Expand description
GPU program fusion - collapses multiple sequential vyre Program dispatches
into a single fused program for single-GPU-dispatch execution.
keyhog currently dispatches the AC literal-set program, decode programs,
and MoE scoring programs sequentially. Vyre’s fuse_programs /
fuse_programs_vec merge compatible programs into one fused Program,
eliminating per-dispatch overhead (encoder record, submit, poll) and
enabling cross-program data reuse on-chip.
§Design
At scanner compile time, this module attempts to fuse the AC literal-set
program with any active decode programs into a single vyre::Program.

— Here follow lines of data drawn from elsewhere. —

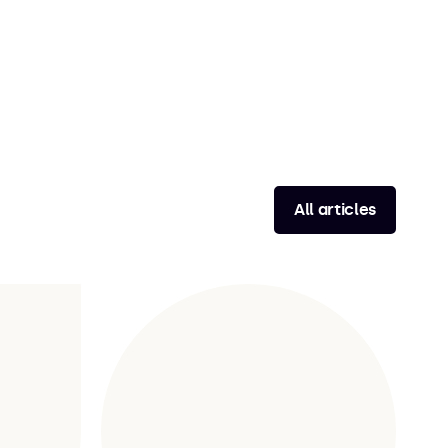
All articles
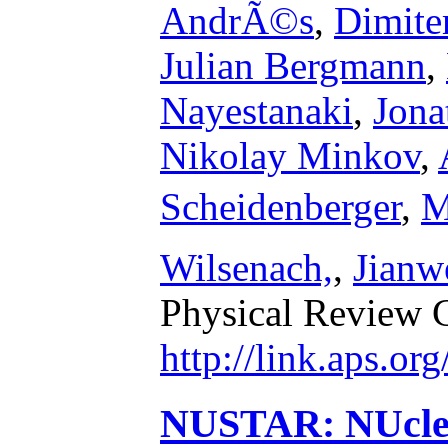
AndrÃ©s
,
Dimite
Julian Bergmann
,
Nayestanaki
,
Jona
Nikolay Minkov
,
Scheidenberger
,
M
Wilsenach,
,
Jianw
Physical Review 
http://link.aps.o
NUSTAR: NUclea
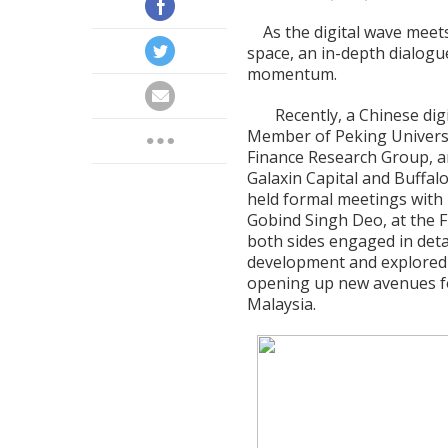
As the digital wave meets 
space, an in-depth dialogu
momentum.
Recently, a Chinese dig
Member of Peking Universit
Finance Research Group, an
Galaxin Capital and Buffalo
held formal meetings with M
Gobind Singh Deo, at the F
both sides engaged in detai
development and explored 
opening up new avenues fo
Malaysia.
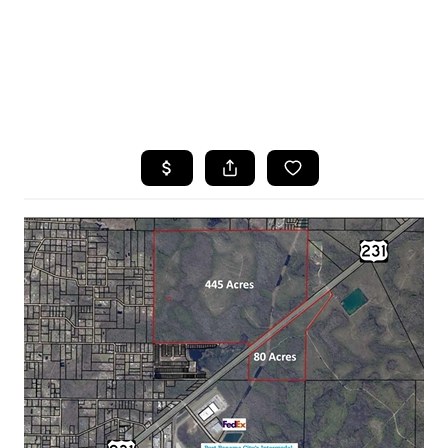
HOME
SEARCH LISTINGS
TOP AREAS
BUYING
SELLING
FINANCING
HOME VALUE
WHO WE ARE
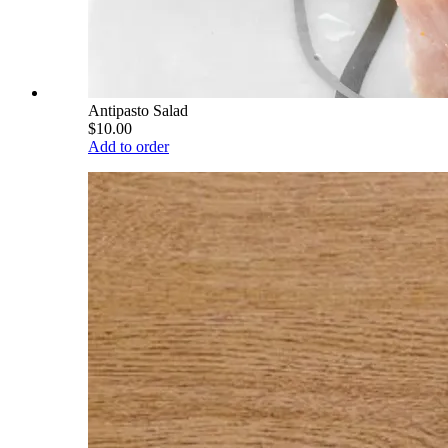
Antipasto Salad
$10.00
Add to order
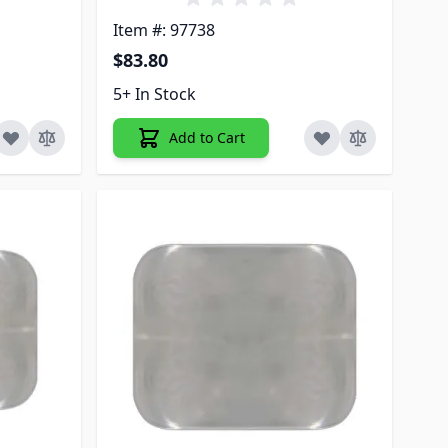
Item #: 97738
$83.80
5+ In Stock
Add to Cart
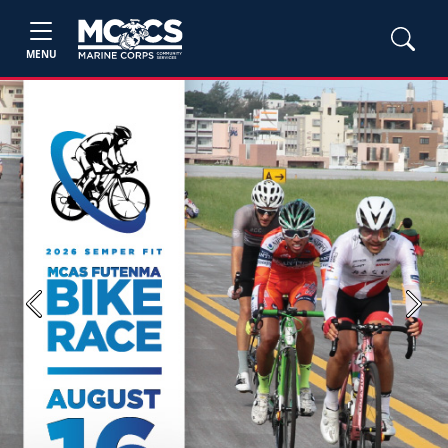
MENU
Previous
Next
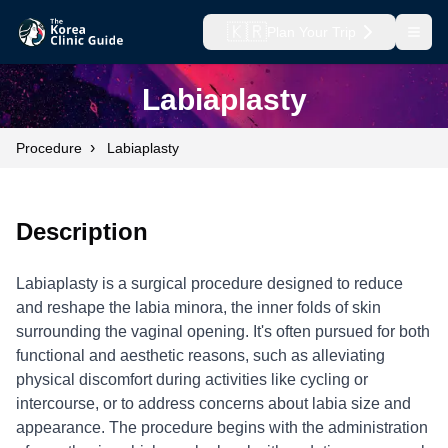
🇰🇷
Plan Your Trip
Open
Labiaplasty
›
Procedure
Labiaplasty
Description
Labiaplasty is a surgical procedure designed to reduce
and reshape the labia minora, the inner folds of skin
surrounding the vaginal opening. It's often pursued for both
functional and aesthetic reasons, such as alleviating
physical discomfort during activities like cycling or
intercourse, or to address concerns about labia size and
appearance. The procedure begins with the administration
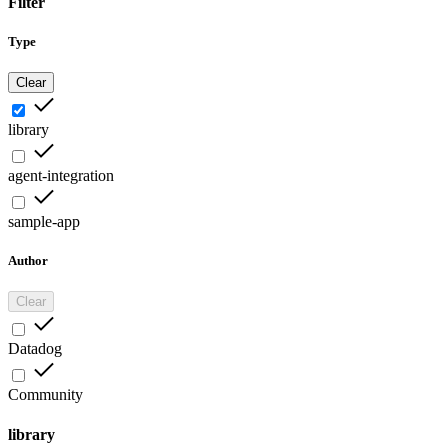
Filter
Type
Clear
library
agent-integration
sample-app
Author
Clear
Datadog
Community
library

The fused program is cached alongside individual programs in the same
on-disk cache directory (~/.cache/keyhog/programs/), keyed by a
SHA-256 of the constituent program IR hashes.
If fusion fails (incompatible buffer layouts, over-dispatch geometry, self-aliasing), the module logs the failure and the scanner falls back to sequential dispatch. This is a pure optimization - correctness is never compromised.
§Usage
The fused program is lazily initialized via OnceLock on first access.
CompiledScanner::fused_program() returns Option<&vyre::Program>.
The dispatch path in gpu_dispatch.rs checks for the fused program
first and uses it in preference to sequential individual dispatches.